Autores principais:Lima, Jhonny de
Outros Autores:Alves, Paulo; Pereira, Maria João; Almeida, Simone
Assunto:Academic analytics Higher education Dropout Education Engineering
Ano:2018
País:Portugal
Tipo de documento:comunicação em conferência
Tipo de acesso:acesso aberto
Instituição associada:Instituto Politécnico de Bragança
Idioma:inglês
Origem:Biblioteca Digital do IPB
Descrição
Resumo:The increase of data generated and stored in the educational databases makes it possible to obtain essential information about the teaching and learning process. School dropout and performance problems continue to represent issues which challenge teachers, researchers and higher education institutions to seek solutions. Through the use of academic analytics techniques for data analysis, a sample of 1,844 students between graduates and dropouts on the period between 2007 and 2015 were used as the basis.

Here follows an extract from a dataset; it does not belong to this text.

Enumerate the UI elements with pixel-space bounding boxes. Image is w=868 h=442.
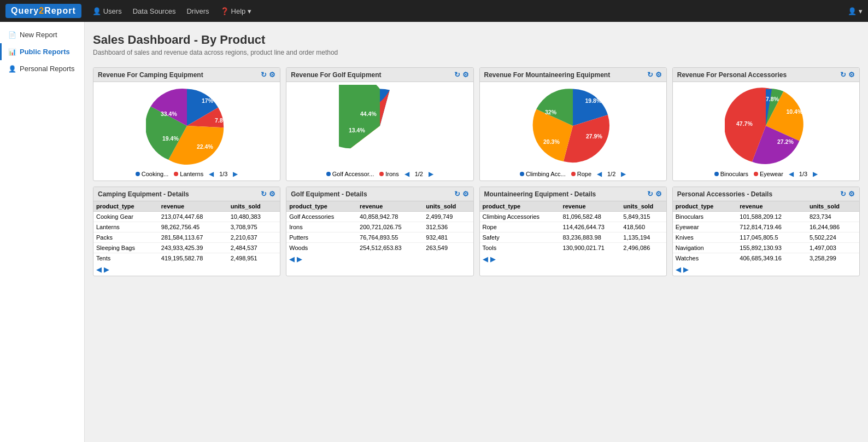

The methodology followed is essentially quantitative and it allowed to compare student profiles and degrees based on scores, number of attempts and other performance indicators. The data set was processed using Excel software for statistical analysis and R software for data mining using the k-Means and C5.0 algorithms. The propose of a model based on decision trees has as main objectives the generation of standardized instructions, easy interpretation and allow the addition of several possible outcomes, contributing to the decision-making process. The results of this study resulted in contributions which enable higher education institutions to identify students with performance problems and those at risk of dropout and, therefore, allow teachers and course directors to adopt better strategies to increase success and reduce dropout.